Abstract
Defining cellular and subcellular structures in images, referred to as cell segmentation, is an outstanding obstacle to scalable single-cell analysis of multiplex imaging data. While advances in machine learning-based segmentation have led to potentially robust solutions, such algorithms typically rely on large amounts of example annotations, known as training data. Datasets consisting of annotations which are thoroughly assessed for quality are rarely released to the public. As a result, there is a lack of widely available, annotated data suitable for benchmarking and algorithm development. To address this unmet need, we release 105,774 primarily oncological cellular annotations concentrating on tumor and immune cells using over 40 antibody markers spanning three fluorescent imaging platforms, over a dozen tissue types and across various cellular morphologies. We use readily available annotation techniques to provide a modifiable community data set with the goal of advancing cellular segmentation for the greater imaging community.
Similar content being viewed by others
Background & Summary
Understanding tissue cellular architecture is essential for the characterization and prognostication of disease. Immunohistochemistry (IHC), often used in clinical diagnostic and research workflows, is a technique which allows for the spatially resolved evaluation of, most commonly, a single biomarker. Multiplexed cellular imaging methods similarly allow spatial evaluation of, most commonly, protein expression by single cells in tissue samples1,2,3 with higher marker content and phenotypic determinations. The accurate assessment of cell-based biomarker profiles relies on delineating cellular boundaries, known as cell segmentation, such that the biomarker detection can be attributed to the correct cell. Furthermore, delineating protein expression within cellular compartments can be biologically important (i.e. translocation from cytoplasm to nucleus). While machine learning-based algorithms have shown some success for automating cellular segmentation4, vast amounts of accurate cell annotations are required to train these algorithms, which can be tedious and costly to obtain. While there are publicly available annotated nuclei within hematoxylin and eosin slides5, analogous multiplex fluorescent imaging datasets are rare.

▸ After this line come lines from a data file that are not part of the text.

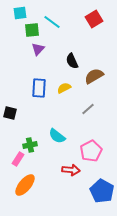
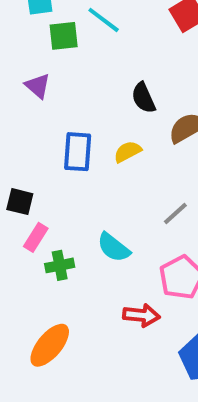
purple triangle: (38, 49) -> (38, 86), moved, turned -32
gray line: (88, 109) -> (175, 214), moved
pink rectangle: (18, 159) -> (36, 237), moved

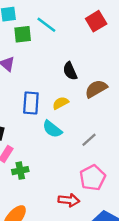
cyan semicircle: (114, 247) -> (52, 129), moved

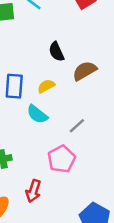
pink pentagon: (93, 178) -> (62, 159), moved
red arrow: (69, 200) -> (33, 191), moved, turned 102

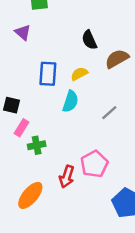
cyan semicircle: (37, 114) -> (70, 101), turned -110
pink pentagon: (62, 159) -> (94, 164), moved

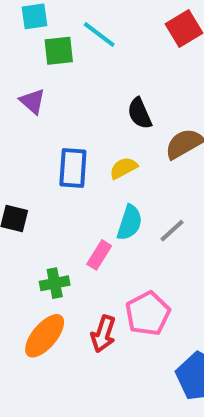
cyan semicircle: (70, 101) -> (130, 223), moved
pink rectangle: (22, 128) -> (99, 255), moved
orange ellipse: (30, 195) -> (45, 336), moved

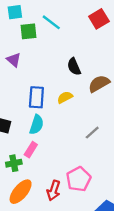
cyan semicircle: (130, 223) -> (36, 125), moved
pink rectangle: (99, 255) -> (31, 150), moved
green cross: (55, 283) -> (14, 163), moved

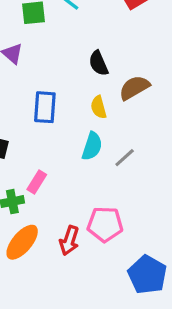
yellow semicircle: (65, 97) -> (99, 107), moved, turned -77
cyan semicircle: (36, 125) -> (92, 146), moved
pink pentagon: (79, 179) -> (105, 224), turned 30

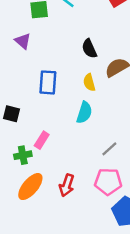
gray line: (125, 158) -> (109, 149), moved
pink pentagon: (105, 224) -> (108, 182), moved

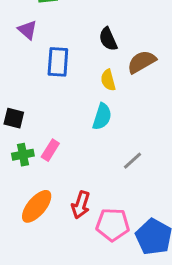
blue rectangle: (48, 82) -> (58, 62), moved
green cross: (23, 155) -> (23, 155), moved
pink pentagon: (108, 182) -> (113, 225), moved

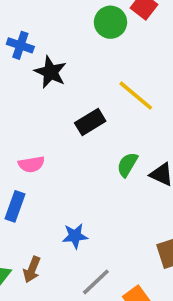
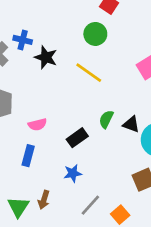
green circle: (110, 22) -> (95, 34), moved
yellow line: (136, 96) -> (89, 73), moved
black rectangle: (90, 122) -> (77, 138), moved

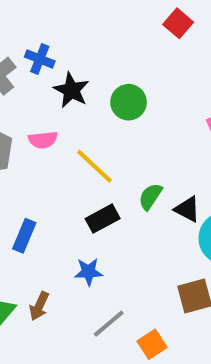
green circle: (95, 34) -> (129, 102), moved
yellow line: (89, 73) -> (95, 166), moved
pink semicircle: (37, 125) -> (43, 140), moved

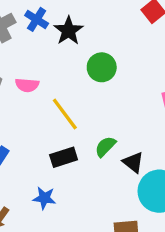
black star: (71, 90) -> (68, 31), moved

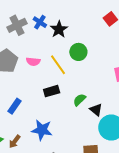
yellow line: (65, 114) -> (58, 65), moved
black rectangle: (64, 157) -> (52, 91), moved
blue star: (44, 198) -> (42, 130), size x1.5

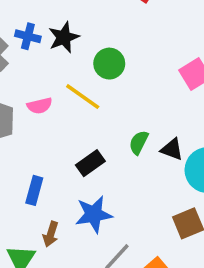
black star: (59, 29) -> (64, 37), turned 30
black rectangle: (52, 91) -> (90, 163), moved
brown arrow: (15, 142) -> (51, 234), moved

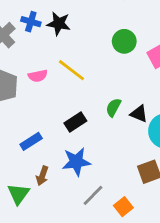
black star: (64, 37) -> (59, 24), turned 30
green circle: (109, 64) -> (124, 41), moved
blue rectangle: (34, 190) -> (31, 141), turned 40

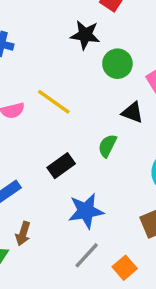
black star: (59, 24) -> (85, 35), moved
black triangle: (139, 114) -> (133, 112), moved
blue star: (76, 162) -> (86, 211), moved

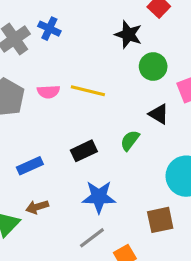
yellow line: (54, 102) -> (88, 91), turned -32
brown arrow: (23, 234) -> (37, 207), turned 45

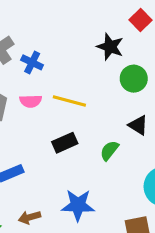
blue cross: (49, 29) -> (32, 62), moved
black rectangle: (84, 151) -> (65, 143), moved
brown arrow: (37, 207) -> (29, 217), moved

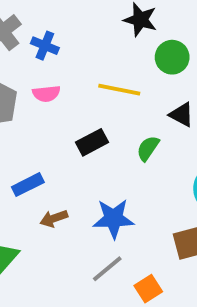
yellow line: (69, 101) -> (119, 90), moved
brown arrow: (29, 217) -> (54, 218), moved

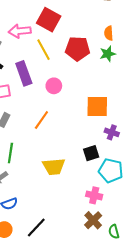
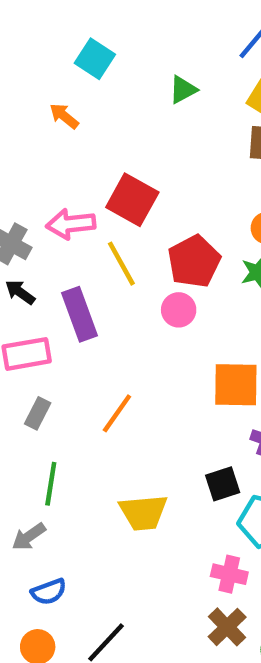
red pentagon: (78, 49) -> (194, 261), turned -30
pink circle: (54, 86) -> (179, 310), moved

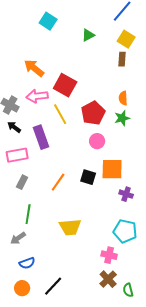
orange arrow: (64, 116) -> (34, 68), moved, size x1.5
pink circle: (179, 310) -> (97, 141), moved
black square: (223, 484) -> (88, 177), moved, turned 35

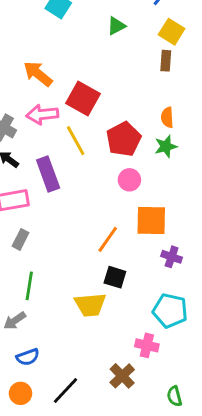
black square: (88, 177) -> (115, 277), moved
orange line: (58, 182) -> (108, 239), moved
brown cross: (108, 279) -> (122, 376), moved

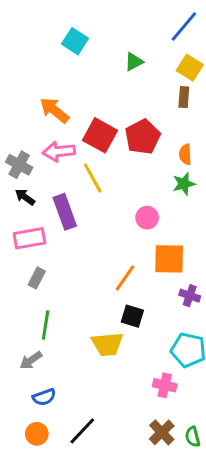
red pentagon: (124, 139) -> (143, 137), moved
brown cross: (122, 376) -> (162, 432), moved

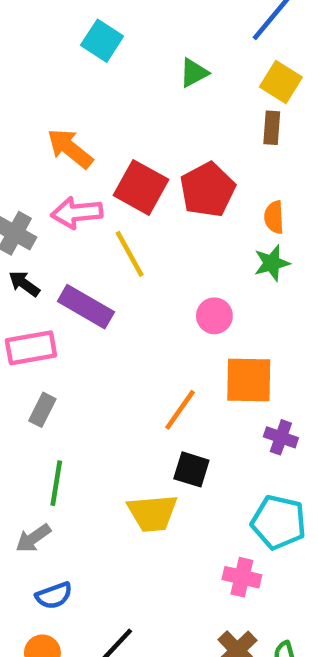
purple rectangle: (65, 212) -> (86, 307), turned -40

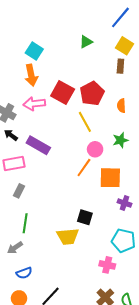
cyan square: (102, 41) -> (34, 51), moved
orange arrow: (70, 148) -> (31, 75), turned -140
yellow line: (130, 254) -> (85, 122), moved
green star: (272, 263) -> (120, 140), moved
orange line: (180, 410) -> (84, 168), moved

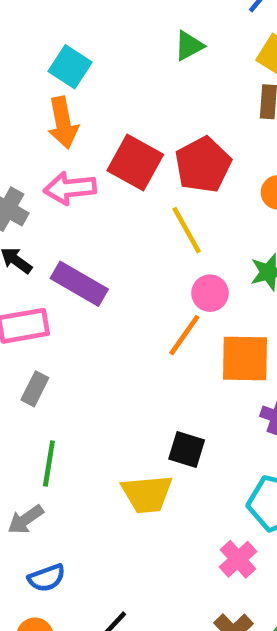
pink cross: (107, 265) -> (238, 559), turned 35

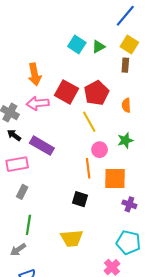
green triangle: (189, 46) -> (98, 47), moved
cyan square: (70, 67) -> (77, 45), moved
orange line: (184, 335) -> (88, 168), turned -42
black square: (187, 450) -> (80, 199), moved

We fill this gap by providing manual cell annotations, which are modifiable, across many cancer types spanning solid tumor and hematolymphoid as well as normal lymph node and tonsil tissue (Fig. 1). We provide annotations spanning 3 imaging platforms and over 40 antibody markers to assist in building and benchmarking segmentation algorithms robust against multiplex staining and detection methods (Table 1). Both whole cell and nuclear annotations are provided to allow for more granular segmentation of cellular compartments. To account for variation in imaging platforms, we provide annotations on tissue acquired via sequential immunofluorescence (IF) with unmixing (via Akoya Vectra 3.0), sequential IF with narrowband capture (via Ultivue InSituPlex with Zeiss Axioscan image capture) and cyclical IF with narrowband capture (via Akoya CODEX). While advantages and disadvantages of these platforms are described elsewhere6, differences in staining and scanning technologies can introduce small morphological differences in digitized images which segmentation algorithms need to be robust against.
In creating a cellular annotation dataset, consistency must be maintained. A typical cross section of tissue is the extraction of a 2-dimensional tissue section at a particular thickness from a 3-dimensional tissue volume. As a result, cells are not consistently sectioned in a particular orientation or plane. Additionally, a section could potentially encompass two cells which are overlapping or fragments of cells or cell processes thereby leading to partial cell representations and overlapping cells (Fig. 2).
We present a set of adaptable manual annotations which have been individually assessed for quality and accuracy by several experts. We consistently handle overlapping cells by ensuring that annotations do not have boundaries which overlap. Cell objects consist of instances of whole cell annotations (82,058) or nuclei-only annotations (23,716). A subset of the whole cell annotations contain separate matching nuclear annotations performed on the same image crop. We provide manual and adaptable whole cell and nuclear object annotations across platforms and markers using publicly available annotation software as a resource which can be used to further develop, refine and evaluate cellular segmentation algorithms (Table 2). We also provide corresponding parent images from which the annotated crops are derived.
Methods
All tissue samples were derived from a combination of published7,8,9 and unpublished studies performed at Memorial Sloan Kettering Cancer Center which were approved by the institutional review board (16-1683, 15-021, 22-274). While lung adenocarcinoma and pancreatic ductal carcinoma were prioritized tissue types as part of the Human Tumor Atlas Network initiative, we included a diversity of organ systems to maximize generalizability and usability. All tissue samples were formalin fixed and paraffin embedded by conventional surgical pathology guidelines at MSKCC. Annotations were performed in imaging areas where cells could be clearly delineated with minimal obfuscations and where all markers were represented with low background. In cancer specimens, cells were annotated within representative tumor and stromal areas.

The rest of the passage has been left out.